[Stored data entries]
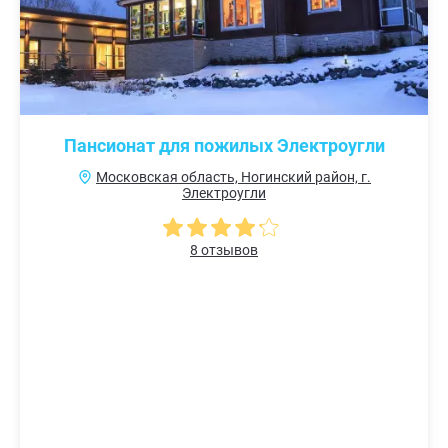
Пансионат для пожилых Электроугли
Московская область, Ногинский район, г.
Электроугли
8 отзывов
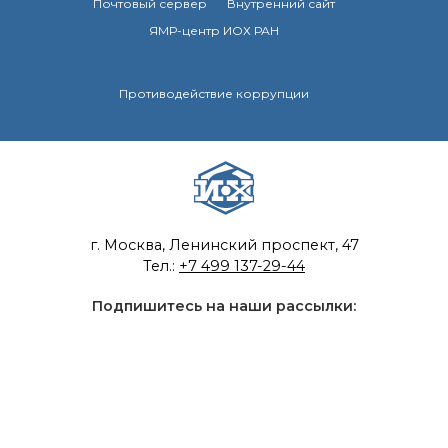
Почтовый сервер
Внутренний сайт
ЯМР-центр ИОХ РАН
Противодействие коррупции
г. Москва, Ленинский проспект, 47
Тел.:
+7 499 137-29-44
Подпишитесь на наши рассылки:
© 2014 – 2026, Федеральное государственное
бюджетное учреждение науки Институт органической
химии им. Н. Д. Зелинского РАН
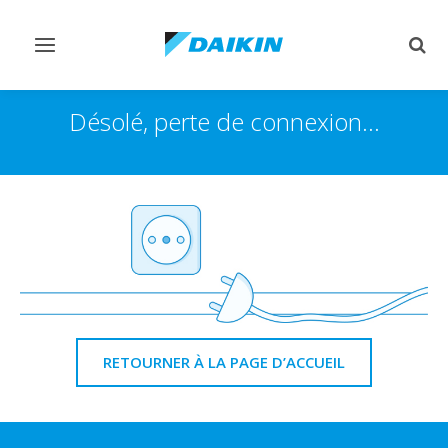
Afficher/masquer
Affi
navigation
rech
Désolé, perte de connexion...
RETOURNER À LA PAGE D’ACCUEIL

▶ Task directions
Only the lines from the one containing "бюджетное учреждение науки" through the last line of the records above should be repeated, exactly and without pictures.

▶ The answer
бюджетное учреждение науки Институт органической
химии им. Н. Д. Зелинского РАН
Afficher/masquer
Affi
navigation
rech
Désolé, perte de connexion...
RETOURNER À LA PAGE D’ACCUEIL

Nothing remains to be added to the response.